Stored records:
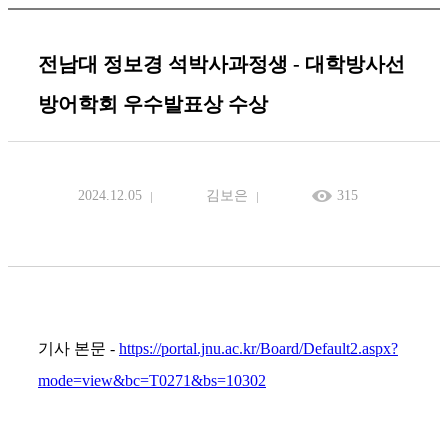
전남대 정보경 석박사과정생 - 대학방사선
방어학회 우수발표상 수상
2024.12.05
김보은
315
기사 본문 -
https://portal.jnu.ac.kr/Board/Default2.aspx?
mode=view&bc=T0271&bs=10302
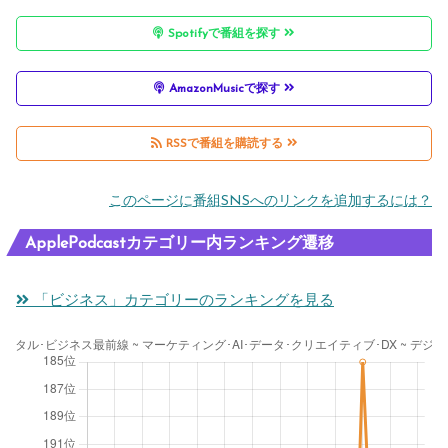
Spotifyで番組を探す
AmazonMusicで探す
RSSで番組を購読する
このページに番組SNSへのリンクを追加するには？
ApplePodcastカテゴリー内ランキング遷移
「ビジネス」カテゴリーのランキングを見る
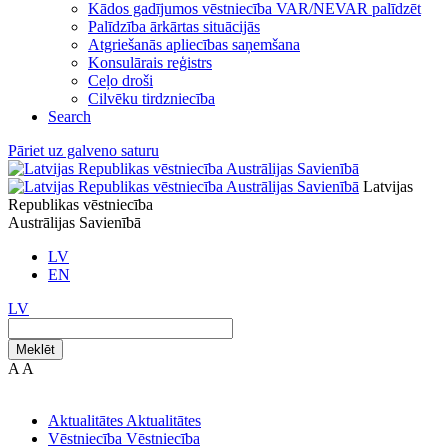
Kādos gadījumos vēstniecība VAR/NEVAR palīdzēt
Palīdzība ārkārtas situācijās
Atgriešanās apliecības saņemšana
Konsulārais reģistrs
Ceļo droši
Cilvēku tirdzniecība
Search
Pāriet uz galveno saturu
Latvijas
Republikas vēstniecība
Austrālijas Savienībā
LV
EN
LV
Meklēt
A
A
Aktualitātes
Aktualitātes
Vēstniecība
Vēstniecība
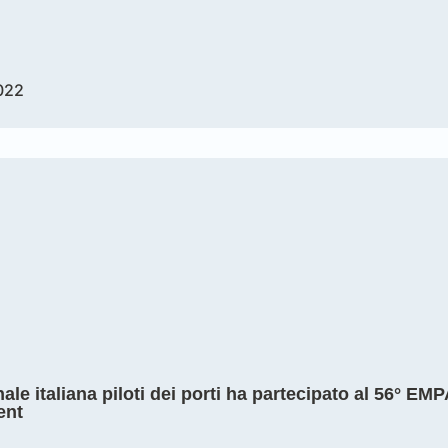
022
ale italiana piloti dei porti ha partecipato al 56° EM
ent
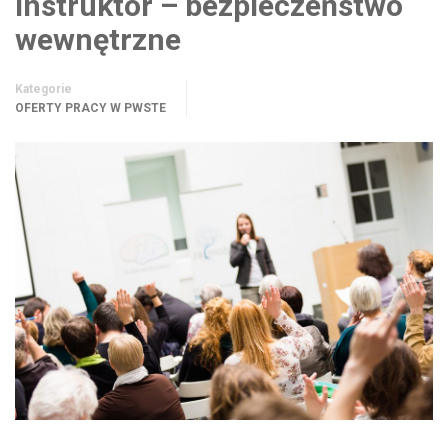
Instruktor – bezpieczeństwo
wewnętrzne
Kategorie
OFERTY PRACY W PWSTE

**Activity:** Could you restate every entry above word for word, leaving out the pictures?

**Solution:**
전남대 정보경 석박사과정생 - 대학방사선
방어학회 우수발표상 수상
2024.12.05
김보은
315
기사 본문 -
https://portal.jnu.ac.kr/Board/Default2.aspx?
mode=view&bc=T0271&bs=10302
Spotifyで番組を探す
AmazonMusicで探す
RSSで番組を購読する
このページに番組SNSへのリンクを追加するには？
ApplePodcastカテゴリー内ランキング遷移
「ビジネス」カテゴリーのランキングを見る
Kādos gadījumos vēstniecība VAR/NEVAR palīdzēt
Palīdzība ārkārtas situācijās
Atgriešanās apliecības saņemšana
Konsulārais reģistrs
Ceļo droši
Cilvēku tirdzniecība
Search
Pāriet uz galveno saturu
Latvijas
Republikas vēstniecība
Austrālijas Savienībā
LV
EN
LV
Meklēt
A
A
Aktualitātes
Aktualitātes
Vēstniecība
Vēstniecība
022
ale italiana piloti dei porti ha partecipato al 56° EM
ent
Instruktor – bezpieczeństwo
wewnętrzne
Kategorie
OFERTY PRACY W PWSTE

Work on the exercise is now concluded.